Zu viel Verkehr : Bau der Umgehung für Miel verzögert sich

Der Gemeinde Swisttal fehlen zwar konkrete Informationen seitens Straßen NRW. Fest steht: Wann die Umgehungsstraße für Miel kommt, kann niemand mit Gewissheit sagen.

Die Verkehrsbelastung in Miel war für die Bürger das zentrale Thema beim Besuch von Petra Kalkbrenner.

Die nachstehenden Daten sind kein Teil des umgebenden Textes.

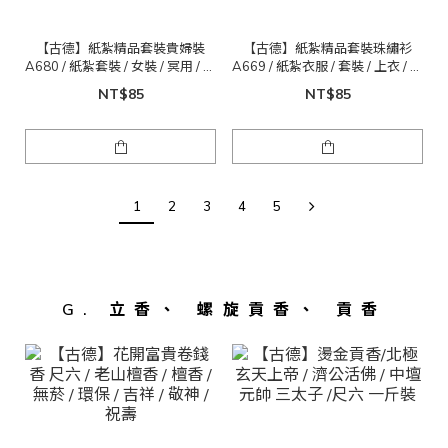
【古德】紙紮精品套裝貴婦裝
【古德】紙紮精品套裝珠繡衫
A680 / 紙紮套裝 / 女裝 / 冥用 / 清
A669 / 紙紮衣服 / 套裝 / 上衣 / 拜
明 / 祖先
拜 / 冥用
NT$85
NT$85
1
2
3
4
5
G. 立香、 螺旋貢香、 貢香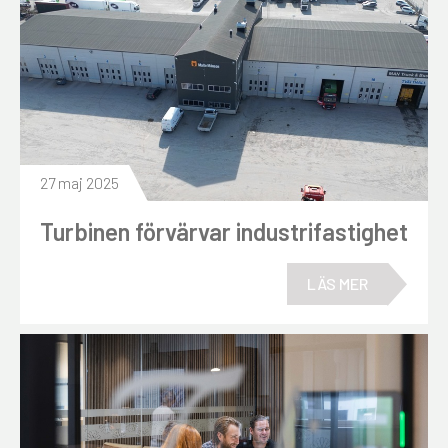
27 maj 2025
Turbinen förvärvar industrifastighet
LÄS MER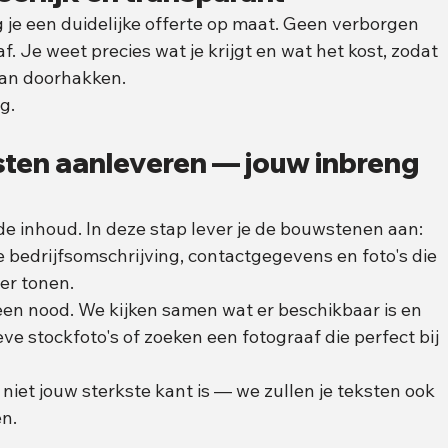
je een duidelijke offerte op maat. Geen verborgen 
. Je weet precies wat je krijgt en wat het kost, zodat 
kan doorhakken.
g.
ksten aanleveren — jouw inbreng 
de inhoud. In deze stap lever je de bouwstenen aan: 
e bedrijfsomschrijving, contactgegevens en foto's die 
er tonen.
en nood. We kijken samen wat er beschikbaar is en 
e stockfoto's of zoeken een fotograaf die perfect bij 
niet jouw sterkste kant is — we zullen je teksten ook 
en.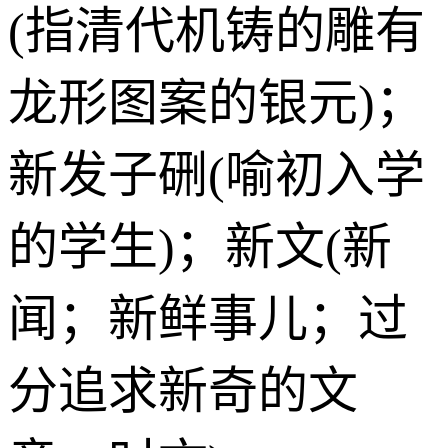
(指清代机铸的雕有
龙形图案的银元)；
新发子硎(喻初入学
的学生)；新文(新
闻；新鲜事儿；过
分追求新奇的文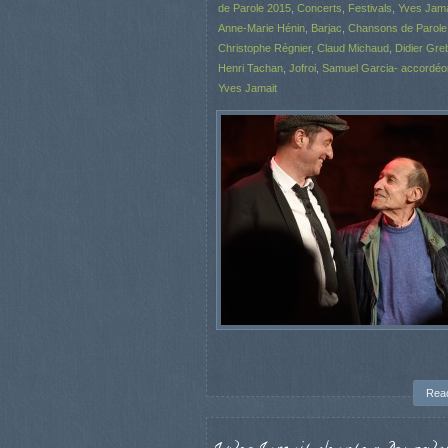
de Parole 2015
,
Concerts
,
Festivals
,
Yves Jama
Anne-Marie Hénin
,
Barjac
,
Chansons de Parole
Christophe Régnier
,
Claud Michaud
,
Didier Greb
Henri Tachan
,
Jofroi
,
Samuel Garcia- accordéon
Yves Jamait
Rea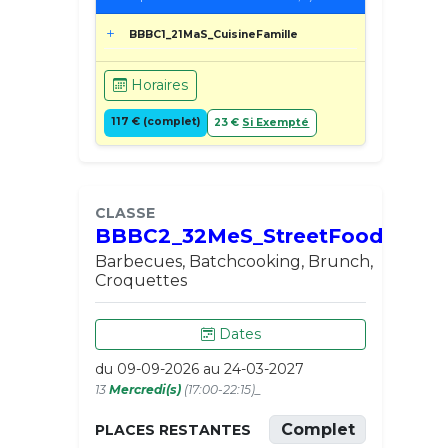
BBBC1_21MaS_CuisineFamille
Horaires
117 € (complet)
23 €
Si Exempté
CLASSE
BBBC2_32MeS_StreetFood
Barbecues, Batchcooking, Brunch,
Croquettes
Dates
du 09-09-2026 au 24-03-2027
13
Mercredi(s)
(17:00-22:15)_
Complet
PLACES RESTANTES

Zum Gespräch in der Reihe „Bürgermeisterin vor Ort“ kamen rund ein Dutzend Mieler ins Feuerwehrhaus. Die Frage nach dem Stand „Vollanschluss an die Autobahn A61 und Ortsumgehung Miel“ war folglich eine der ersten, die Robert Gebhardt stellte.

Kalkbrenner konnte dazu aber keine konkrete Antwort liefern. „Die Gemeinde hat am 16. September 2019 beim Landesbetrieb Straßen NRW nachgefragt. Aber wir haben bis heute keine Antwort, trotz schriftlicher Erinnerung“, bedauerte sie. „Wir sind jetzt also keinen Schritt weiter als bei der Dialog-Veranstaltung.“ Die erste hatte bereits im September 2016 stattgefunden, geplant war eine weitere. Mit der zweiten Veranstaltung fortzufahren mache aber erst Sinn, wenn klar sei, wann das Planfeststellungsverfahren starte. „Wir haken weiter nach“, versicherte die Bürgermeisterin.

Die Anfrage der Gemeinde ist seit September unbeantwortet

Einige Mieler selbst waren selbst aktiv geworden und hatten beim Landesbetrieb nachgehakt. Günter Aulenbach berichtete, ihm sei als Grund für die Verzögerung der sechsspurige Ausbau der A­61 genannt worden. Und Martina Unger sagte, ihr gegenüber sei der Mangel an Ingenieuren genannt worden, die die entsprechenden Pläne erarbeiten könnten. Darüber hinaus müssten einige Gutachten neu erstellt werde.

Die Gemeindeverwaltung hatte den Bürgerdialog in Kooperation mit der nordrhein-westfälischen Servicestelle „Dialog schafft Zukunft“ gestartet, um in einem transparenten Verfahren das Votum der Mieler dafür zu erhalten, welche Kriterien Rat und Verwaltung in die Stellungnahme der Gemeinde als Beteiligte in das Planfeststellungsverfahren einbringen sollen. Zentrales Element dabei ist die Frage der An- oder Abbindung sowie der Gestaltung der Bonner Straße/Bundesstraße 56 in der Ortsdurchfahrt.

Beim Dialog mit der Bürgermeisterin wurde nun festgehalten, dass die Mieler auf jeden Fall einen Park&Ride-Parkplatz außerhalb des Ortes haben wollen. Andernfalls bestünde die Gefahr, dass der ohnehin knapp bemessene Parkplatz am Dorfhaus zusätzlich belastet würde. Der Park&Ride-Parkplatz müsse so geplant werden, dass er nicht von parkenden Lastwagen blockiert werden könne.

Die Verwaltung will diesen Wunsch der Mieler ebenso in die entsprechenden Ratsgremien geben wie die Suche nach möglichen Flächen und die Frage nach den Kosten. Diese und weitere konkrete Vorschläge sollen schon jetzt in den ISEK-Prozess (Integriertes städtebauliches Entwicklungskonzept) eingebracht werden. Denn Autobahn-Vollanschluss und Ortsumgehung würden den ganzen Ort betreffen und Miel insgesamt verändern. In diesem Zusammenhang wurde noch einmal an das Online-Beteiligungsverfahren erinnert, bei dem alle Bürger aus Swisttal ihre Vorstellungen einbringen können.